They are likely to play a major role in policy discussions among European Jewish leaders as well as in the day-to-day activities of individual Jewish communities.

Many of the questions and challenges confronting European Jewry are similar to those faced by American Jews: intermarriage; outreach; community affiliation; fund-raising campaigns; and re-examining the relationship with Israel.

But specific conditions in Europe add complications. European Jews not only run the gamut from fervently Orthodox to secular; they speak different languages and live under different governments amid diverse cultural and political circumstances.

“There are differences between Europeans and Americans and differences between Eastern and Western Europeans, as well,” said Rabbi Andrew Baker of the American Jewish Committee.

“The current topics of discussion – dealing with intermarriage and Diaspora relations with Israel, for example – are debated much more openly and publicly in the U.S., with a variety of organizations and movements competing for the Jewish public,” he said.

“In Europe, the debate – though no less difficult – is more likely to be confined to the closed deliberations of communal leaders and policy-makers,” he said.

A revitalization of Jewish life is under way in the former Communist countries of Eastern Europe and republics of the former Soviet Union, but nearly 50 years of Communist oppression after the ravages of the Holocaust have left specific dilemmas that Jewish organizations and individuals must confront.

“Though by all accounts there are many, many Jews in Ukraine and Russia,” Baker said, “decades of Communist suppression have left the vast majority with no active connection to Jewish life – an enormous challenge to the understaffed and underfunded communal organizations, which have been recently established.”

This problem of reaching out is by no means confined to Russia and Ukraine.

Hungary is generally believed to have about 130,000 Jews – thus forming the third largest Jewish community in Europe, outside the former Soviet Union. Only France and Great Britain have more Jews. About 90,000 Jews are believed to live in the Hungarian capital, Budapest.

However, only about 20,000 Hungarian Jews have some sort of affiliation with Jewish programs or organizations, according to the American Jewish Joint Distribution Committee.

The Hungarian Jewish Cultural Association an organization established in late 1989 after the fall of communism, estimates that only 3,000 to 5,000 Jews attend High Holiday services in Budapest’s 22 synagogues.

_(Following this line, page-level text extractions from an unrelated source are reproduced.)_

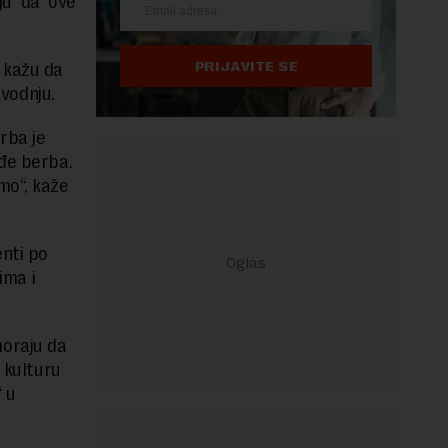
uju da ove
PRIJAVITE SE
 kažu da
vodnju.
rba je
ođe berba.
mo“, kaže
enti po
ima i
 moraju da
 kulturu
“ u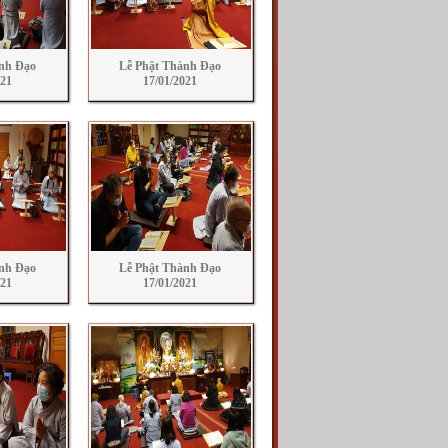
nh Đạo
Lễ Phật Thành Đạo
021
17/01/2021
nh Đạo
Lễ Phật Thành Đạo
021
17/01/2021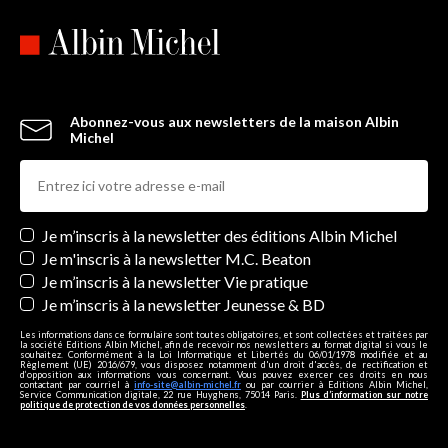
Abonnez-vous aux newsletters de la maison Albin
Michel
Newsletters
Je m’inscris à la newsletter des éditions Albin Michel
Je m'inscris à la newsletter M.C. Beaton
Je m’inscris à la newsletter Vie pratique
Je m’inscris à la newsletter Jeunesse & BD
Les informations dans ce formulaire sont toutes obligatoires, et sont collectées et traitées par
la société Editions Albin Michel, afin de recevoir nos newsletters au format digital si vous le
souhaitez. Conformément à la Loi Informatique et Libertés du 06/01/1978 modifiée et au
Règlement (UE) 2016/679, vous disposez notamment d'un droit d'accès, de rectification et
d’opposition aux informations vous concernant. Vous pouvez exercer ces droits en nous
contactant par courriel à
info-site@albin-michel.fr
ou par courrier à Editions Albin Michel,
Service Communication digitale, 22 rue Huyghens, 75014 Paris.
Plus d’information sur notre
politique de protection de vos données personnelles
.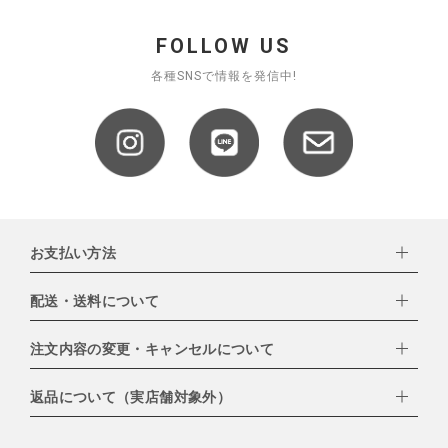
FOLLOW US
各種SNSで情報を発信中!
お支払い方法
配送・送料について
下記お支払い方法よりお選びいただけます。
・クレジットカード（VISA,mastercard,JCB,AMERICAN
EXPRESS,Diners Club）
注文内容の変更・キャンセルについて
配達業者：日本郵便
・amazonペイメント
・楽天ペイ
ゆうパック：800円
返品について（実店舗対象外）
・PayPay
北海道：1,400円
ご注文日当日から翌日のAM9:00までにご連絡頂いた場合はキャン
・NP後払い
沖縄：1,400円
セルは可能です。
ゆうパケット全国一律：360円
ご注文商品の一部キャンセルは出来ませんので、ご注文を全てキャ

Many of the unaffiliated retain lingering Communist-era fears about “going public” as a Jews. Others are highly conflicted, even about whether to encourage their children to rediscover their Jewish heritage.

“Among my friends we discuss this issue frequently,” one assimilated Hungarian Jew said recently. “We ask each other if we really want our children to learn about Judaism, if it’s a good idea that they have a Jewish identity.”

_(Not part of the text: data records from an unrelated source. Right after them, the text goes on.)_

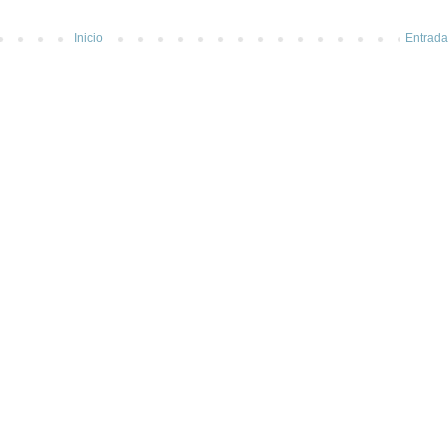
Inicio
Entrada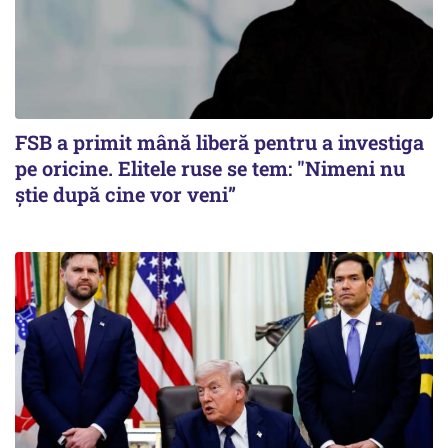
FSB a primit mână liberă pentru a investiga
pe oricine. Elitele ruse se tem: "Nimeni nu
știe după cine vor veni”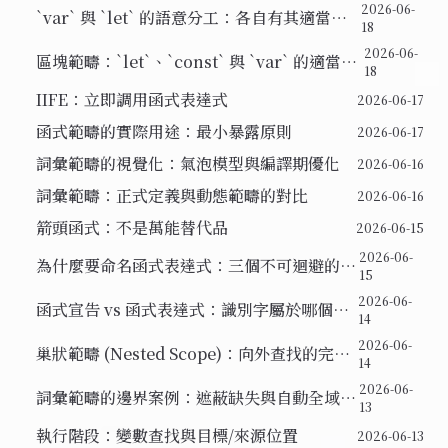
2026-06-
`var` 與 `let` 的語意分工：各自有其適當的
18
位置
2026-06-
區塊範疇：`let`、`const` 與 `var` 的適當使
18
用場景
IIFE：立即調用函式表達式
2026-06-17
函式範疇的實際用途：最小暴露原則
2026-06-17
詞彙範疇的視覺化：氣泡模型與編譯期優化
2026-06-16
詞彙範疇：正式定義與動態範疇的對比
2026-06-16
箭頭函式：不是萬能替代品
2026-06-15
2026-06-
為什麼要命名函式表達式：三個不可迴避的理
15
由
2026-06-
函式宣告 vs 函式表達式：識別字屬於哪個範
14
疇
2026-06-
巢狀範疇 (Nested Scope)：向外查找的完整
14
鏈
2026-06-
詞彙範疇的邊界案例：遮蔽缺失與自動全域變
13
數
執行階段：變數查找與目標/來源位置
2026-06-13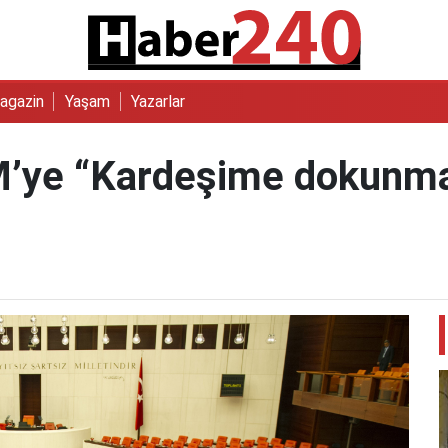
agazin
Yaşam
Yazarlar
’ye “Kardeşime dokunma”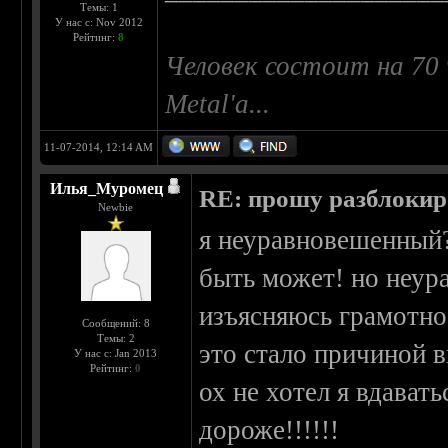
Темы: 1
У нас с: Nov 2012
Рейтинг:
8
Человек состоит на 70 
Metal'a...
11-07-2014, 12:14 AM
Илья_Муромец
RE: прошу разблокир
Newbie
я неуравновешенный??
быть может! но неура
изъясняюсь грамотно.
Сообщений: 8
Темы: 2
это стало причиной 
У нас с: Jan 2013
Рейтинг:
0
ох не хотел я вдават
дороже!!!!!!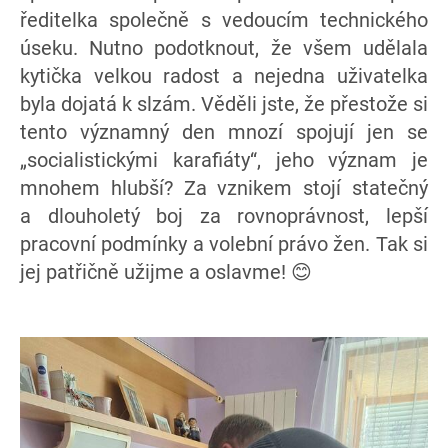
ředitelka společně s vedoucím technického
úseku. Nutno podotknout, že všem udělala
kytička velkou radost a nejedna uživatelka
byla dojatá k slzám. Věděli jste, že přestože si
tento významný den mnozí spojují jen se
„socialistickými karafiáty“, jeho význam je
mnohem hlubší? Za vznikem stojí statečný
a dlouholetý boj za rovnoprávnost, lepší
pracovní podmínky a volební právo žen. Tak si
jej patřičně užijme a oslavme! 😊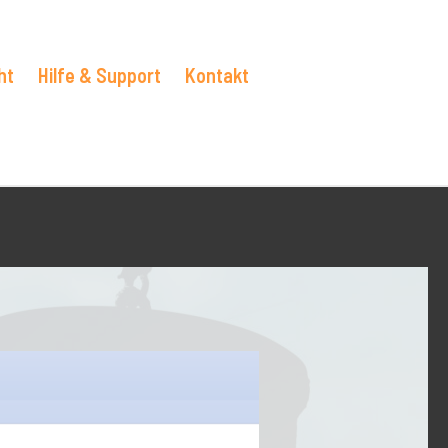
ht
Hilfe & Support
Kontakt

Most programs designed to enhance Jewish identity are aimed primarily at younger people and children.

The JDC, the Hungarian Jewish Cultural Association and other groups have initiated programs specifically aimed at attracting unaffiliated adult Hungarian Jews – but not necessarily to synagogues.

Budapast’s year-old Balint Jewish Community Center, for example, hosts a wide range of programs aimed at “cultural” as well as “religious” Jews – and even non-Jews.

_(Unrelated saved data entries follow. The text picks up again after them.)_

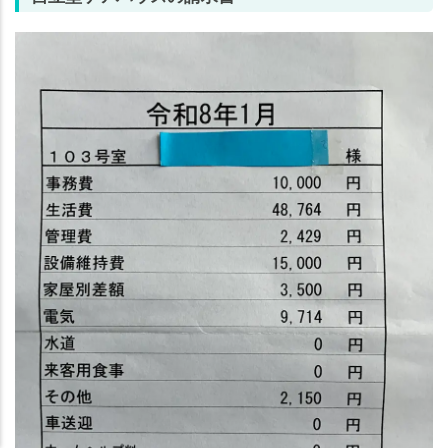
老人ホームの
老人ホームの
知りたいことがわかる
知りたいことがわかる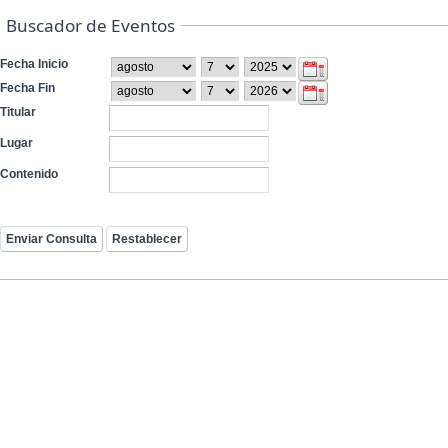
Buscador de Eventos
Fecha Inicio
Fecha Fin
Titular
Lugar
Contenido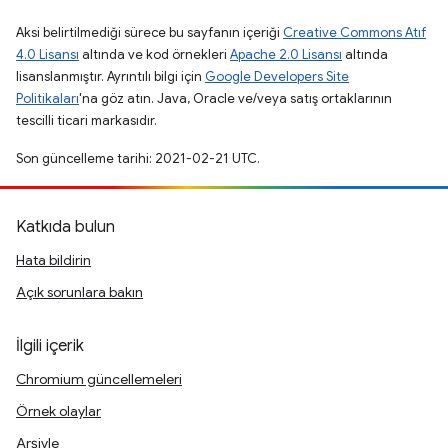
Aksi belirtilmediği sürece bu sayfanın içeriği
Creative Commons Atıf
4.0 Lisansı
altında ve kod örnekleri
Apache 2.0 Lisansı
altında
lisanslanmıştır. Ayrıntılı bilgi için
Google Developers Site
Politikaları
'na göz atın. Java, Oracle ve/veya satış ortaklarının
tescilli ticari markasıdır.
Son güncelleme tarihi: 2021-02-21 UTC.
Katkıda bulun
Hata bildirin
Açık sorunlara bakın
İlgili içerik
Chromium güncellemeleri
Örnek olaylar
Arşivle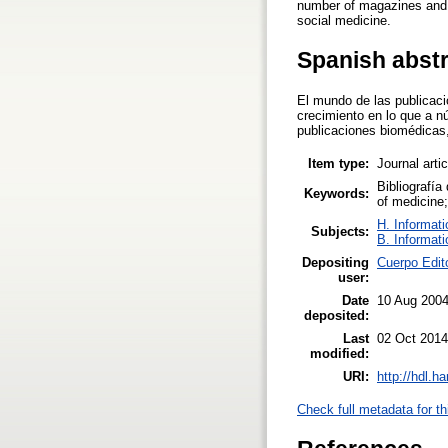
number of magazines and ar
social medicine.
Spanish abst
El mundo de las publicaci
crecimiento en lo que a n
publicaciones biomédicas,
Item type:
Journal arti
Bibliografía
Keywords:
of medicine;
H. Informati
Subjects:
B. Informati
Depositing
Cuerpo Edit
user:
Date
10 Aug 200
deposited:
Last
02 Oct 2014
modified:
URI:
http://hdl.h
Check full metadata for th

These activities range from computer training courses to English classes to Israeli children of an interfaith marriage.

“It allows unaffiliated Jews to enter the Jewish space, serving as an alternate way of expressing Jewish identity,” said Israel Sela, director of the JDC in Hungary.

Along with individual Jewish identity, European Jews are now searching to restore a collective European Jewish identity.

European Jewish leaders increasingly want European Jewry to take its place as a so-called “third pillar” in the Jewish world alongside Israel and the American Jews.

“We must develop a European identity,” said Tullia Zevi, president of the Union of Italian Jewish Communities.

“We have a great responsibility,” she said. “We are on the continent where it all happened. We are neither survivors nor remnants. We are the keepers and heirs of a great tradition.”

“We have to reinvent ourselves, digging into our roots and heritage and sharing it with the Diaspora and Israel,” she said. “Until now, dialogue has been mostly Israel-America, jumping over Europe. This is finished.”

But, expressing oneself openly as Jewish is still far easier to do in Western Europe than in the former Communist countries of the East.

“Open and democratic societies are not yet in all places firmly established, and Jewish political activism may be viewed suspiciously,” said Baker. “In some countries, anti-Semitism is a staple of major newspapers and magazines and even political parties.”

Many of these issues were addressed in July at a landmark conference in Prague on Planning for the Future of European Jewry.

Organizers of the conference plan to lay out possible follow-up strategies in November at the General Assembly of the European Council of Jewish Communities, to be held in Antwerp, Belgium.